Saved entries:
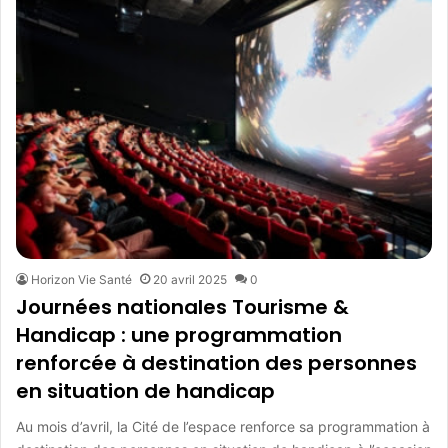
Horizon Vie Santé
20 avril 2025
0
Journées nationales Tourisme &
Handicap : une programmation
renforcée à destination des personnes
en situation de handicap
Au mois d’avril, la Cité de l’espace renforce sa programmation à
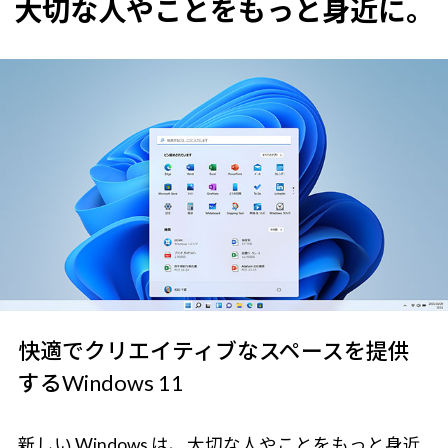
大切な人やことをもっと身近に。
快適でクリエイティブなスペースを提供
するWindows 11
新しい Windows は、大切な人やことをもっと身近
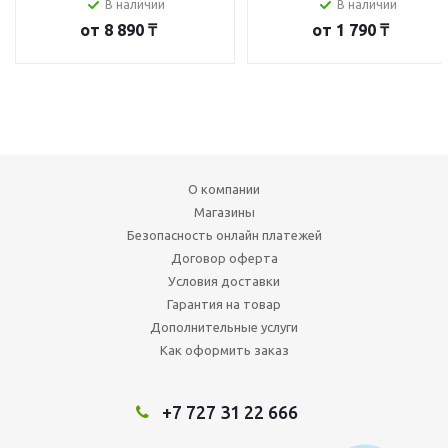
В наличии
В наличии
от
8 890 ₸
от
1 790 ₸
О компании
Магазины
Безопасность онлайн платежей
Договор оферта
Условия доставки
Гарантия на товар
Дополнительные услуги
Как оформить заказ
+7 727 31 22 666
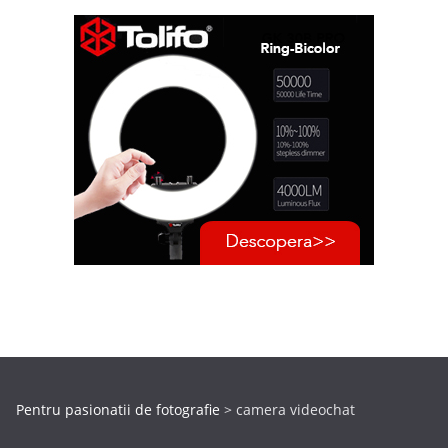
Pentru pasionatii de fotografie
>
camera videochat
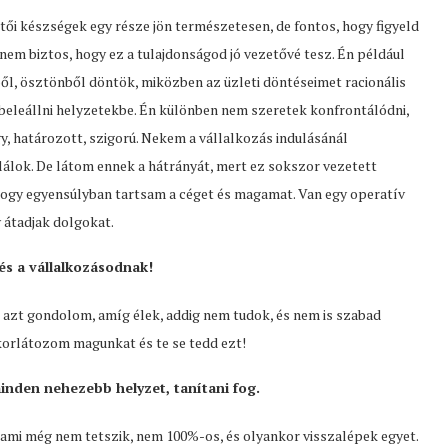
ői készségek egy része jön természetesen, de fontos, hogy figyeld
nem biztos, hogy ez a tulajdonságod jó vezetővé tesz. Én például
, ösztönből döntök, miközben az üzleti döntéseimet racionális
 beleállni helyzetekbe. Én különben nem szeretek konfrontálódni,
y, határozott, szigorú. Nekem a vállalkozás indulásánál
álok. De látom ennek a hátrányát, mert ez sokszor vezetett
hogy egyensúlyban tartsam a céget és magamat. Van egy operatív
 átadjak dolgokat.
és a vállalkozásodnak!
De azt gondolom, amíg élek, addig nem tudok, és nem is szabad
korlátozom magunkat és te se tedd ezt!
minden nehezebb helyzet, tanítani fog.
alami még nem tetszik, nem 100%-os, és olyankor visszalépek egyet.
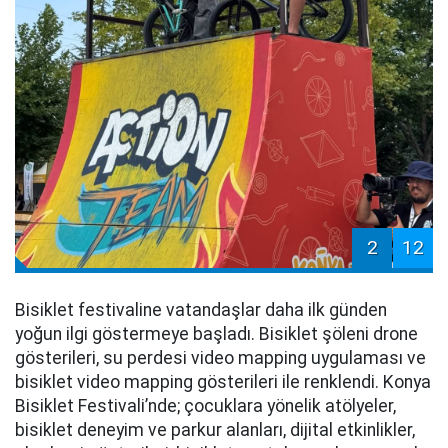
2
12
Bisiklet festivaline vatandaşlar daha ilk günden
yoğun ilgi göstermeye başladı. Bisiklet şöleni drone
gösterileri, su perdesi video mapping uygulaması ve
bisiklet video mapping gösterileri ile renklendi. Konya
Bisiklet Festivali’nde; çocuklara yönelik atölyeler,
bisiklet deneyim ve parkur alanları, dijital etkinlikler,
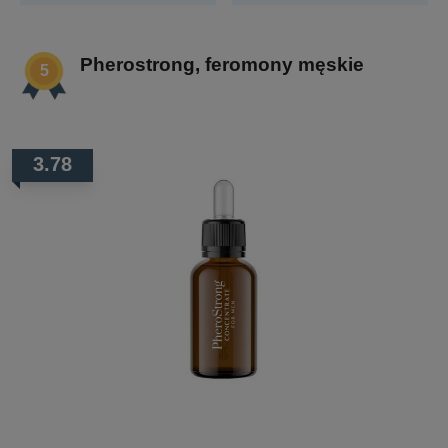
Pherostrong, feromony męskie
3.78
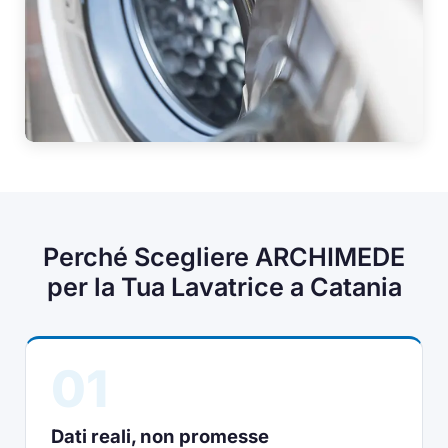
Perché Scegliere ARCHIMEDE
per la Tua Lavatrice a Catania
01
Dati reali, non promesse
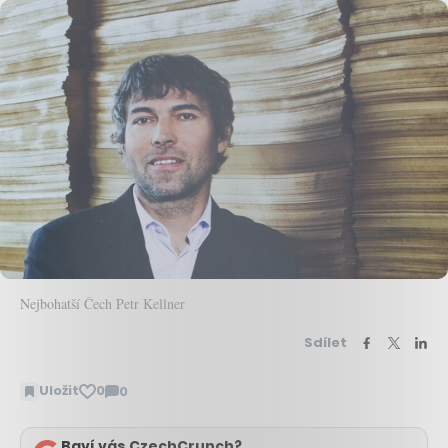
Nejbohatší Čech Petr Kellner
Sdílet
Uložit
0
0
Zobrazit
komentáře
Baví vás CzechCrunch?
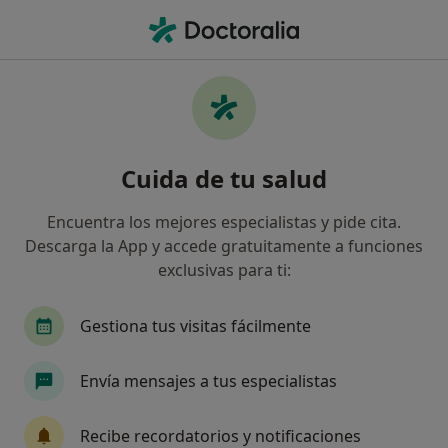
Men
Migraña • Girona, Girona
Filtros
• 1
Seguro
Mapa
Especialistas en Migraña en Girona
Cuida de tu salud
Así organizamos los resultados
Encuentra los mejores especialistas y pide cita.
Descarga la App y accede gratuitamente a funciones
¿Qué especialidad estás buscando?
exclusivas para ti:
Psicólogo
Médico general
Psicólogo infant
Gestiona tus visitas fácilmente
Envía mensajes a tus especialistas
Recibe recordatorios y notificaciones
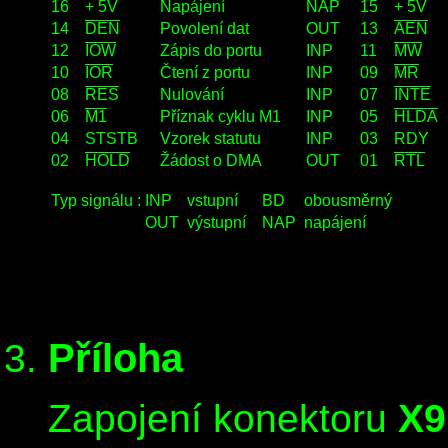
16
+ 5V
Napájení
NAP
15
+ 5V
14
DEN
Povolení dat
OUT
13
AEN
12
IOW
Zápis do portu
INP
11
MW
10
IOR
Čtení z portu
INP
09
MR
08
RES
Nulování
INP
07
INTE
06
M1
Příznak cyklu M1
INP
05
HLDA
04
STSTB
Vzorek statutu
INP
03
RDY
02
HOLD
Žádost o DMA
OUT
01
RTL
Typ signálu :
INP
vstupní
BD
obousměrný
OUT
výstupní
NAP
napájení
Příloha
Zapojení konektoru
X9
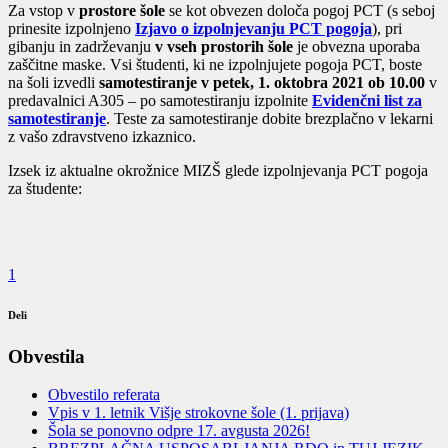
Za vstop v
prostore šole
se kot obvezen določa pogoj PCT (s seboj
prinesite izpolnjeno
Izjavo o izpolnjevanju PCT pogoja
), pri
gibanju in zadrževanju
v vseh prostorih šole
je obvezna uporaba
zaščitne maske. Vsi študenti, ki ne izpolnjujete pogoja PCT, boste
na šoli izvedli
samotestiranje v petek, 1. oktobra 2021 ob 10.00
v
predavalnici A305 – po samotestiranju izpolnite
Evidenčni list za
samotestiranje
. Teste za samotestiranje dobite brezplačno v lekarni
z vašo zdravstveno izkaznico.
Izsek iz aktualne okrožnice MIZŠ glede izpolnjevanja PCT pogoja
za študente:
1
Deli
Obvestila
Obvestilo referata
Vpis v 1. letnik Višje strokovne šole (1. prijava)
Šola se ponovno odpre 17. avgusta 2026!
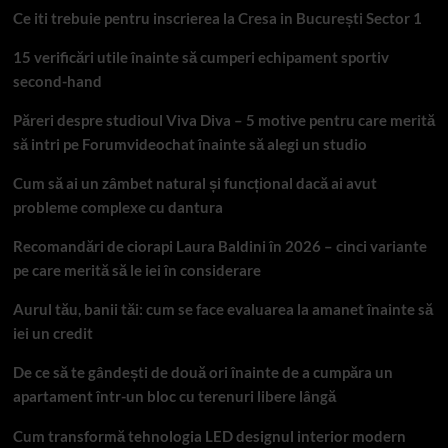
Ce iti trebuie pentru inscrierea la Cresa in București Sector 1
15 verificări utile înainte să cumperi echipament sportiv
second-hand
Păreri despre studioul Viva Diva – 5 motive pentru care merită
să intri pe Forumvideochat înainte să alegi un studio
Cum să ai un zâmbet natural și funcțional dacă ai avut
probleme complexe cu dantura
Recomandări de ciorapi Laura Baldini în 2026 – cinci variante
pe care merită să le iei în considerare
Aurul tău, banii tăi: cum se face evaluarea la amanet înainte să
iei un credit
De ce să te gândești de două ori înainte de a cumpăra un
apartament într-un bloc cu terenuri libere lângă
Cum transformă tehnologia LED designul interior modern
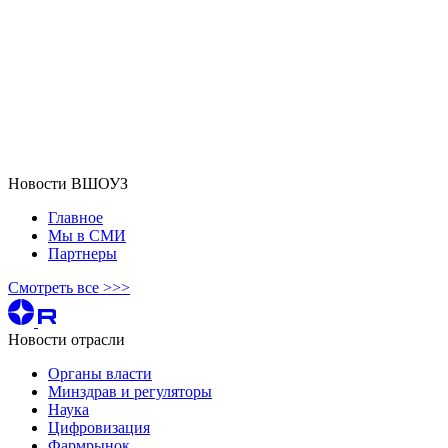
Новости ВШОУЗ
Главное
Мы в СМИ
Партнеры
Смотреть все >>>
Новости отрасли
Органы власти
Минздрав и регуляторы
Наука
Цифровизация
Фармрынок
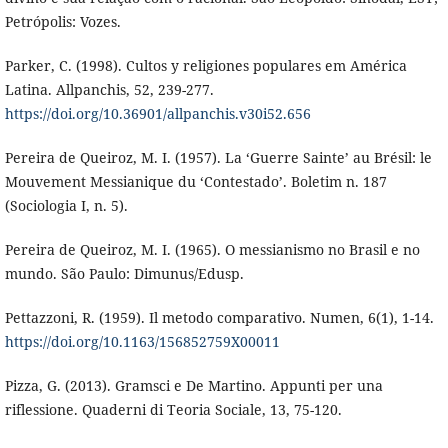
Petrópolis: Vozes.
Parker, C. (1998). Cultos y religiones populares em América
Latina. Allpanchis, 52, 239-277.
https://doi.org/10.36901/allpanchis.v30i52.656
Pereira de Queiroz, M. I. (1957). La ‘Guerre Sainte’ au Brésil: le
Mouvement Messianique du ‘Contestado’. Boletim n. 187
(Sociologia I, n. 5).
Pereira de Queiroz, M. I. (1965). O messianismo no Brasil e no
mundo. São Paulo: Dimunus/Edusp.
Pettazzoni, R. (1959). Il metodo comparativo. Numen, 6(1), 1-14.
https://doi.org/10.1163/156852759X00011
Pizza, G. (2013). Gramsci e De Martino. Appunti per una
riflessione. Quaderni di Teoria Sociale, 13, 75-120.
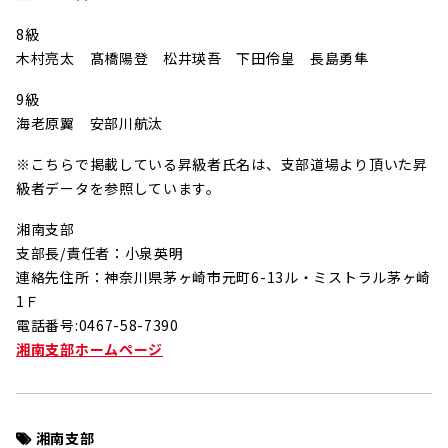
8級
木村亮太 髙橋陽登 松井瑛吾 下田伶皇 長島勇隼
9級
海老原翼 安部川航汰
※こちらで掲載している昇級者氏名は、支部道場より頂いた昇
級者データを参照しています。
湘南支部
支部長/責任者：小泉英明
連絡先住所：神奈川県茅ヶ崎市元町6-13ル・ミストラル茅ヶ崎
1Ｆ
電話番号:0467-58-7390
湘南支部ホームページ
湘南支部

◆ What to do ◆
Report each line in the entries where the string "înainte" occurs.

◆ Answer for the task ◆
15 verificări utile înainte să cumperi echipament sportiv
să intri pe Forumvideochat înainte să alegi un studio
Aurul tău, banii tăi: cum se face evaluarea la amanet înainte să
De ce să te gândești de două ori înainte de a cumpăra un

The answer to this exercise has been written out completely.